Generative Video Model Comparisons - through dragons!

Models vary in their quality and purpose, so to explore how different models actually behave, I decided to give them all the same challenge: a dragon queen flying above her kingdom.

Each model had this starting frame:

To make it a fairer comparison, I designed each prompt for that specific model (or at least I tried), but all have the same purpose. Each one is 720 fps (because, you know, credit budget).

Kling 3.0 Omni

One of the most interesting aspects of Kling Omni is that it approaches video generation differently from many competing models.

Most generative video models treat each prompt as a largely self-contained request. You provide a starting image, a prompt, and the model attempts to create motion that satisfies the instruction. The model understands the current frame extremely well, but its understanding of broader narrative context is often limited and as each frame in a sequence is generated, it usually only understands the one just before it. That is why you can start the shot with something really great, but by the end of a film (or even just within the shot), the details shift ever so slightly.

You can load elements - descriptions of people, things or locations with up to 4 reference images. So as the camera gets closer to her face, she looks as expected. And if I tried to generate this later in another shot, she’d still look the same there too.

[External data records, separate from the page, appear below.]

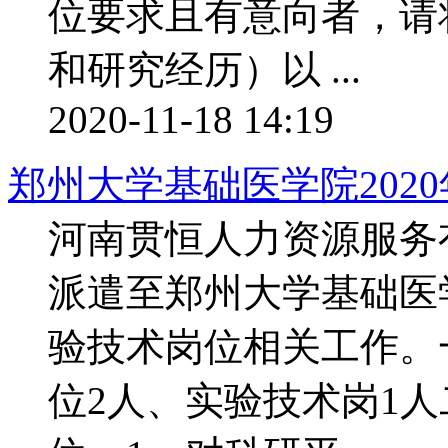
位要求且有意向者，请
和研究经历）以 ...
2020-11-18 14:19
郑州大学基础医学院2020
河南贯恒人力资源服务
派遣至郑州大学基础医
验技术岗位相关工作。
位2人、实验技术岗1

Using the same element, I could put her in a totally different context and she’d still be largely consistent.

Veo 3.1 Fast

Veo 3.1 (even the Fast version) is certainly one of the stronger models. It does have a tendency to do weird things with movement, and to create a sort of cartoonish overlay on the characters.

Ray 3.14

I LOVE Ray 3.14, for the way it handles fast-moving, epic cinematic shots.

Firefly

Yeah, nah. Not really suitable for this one, I reckon.

Runway Gen 4.5

The motions didn’t really work here.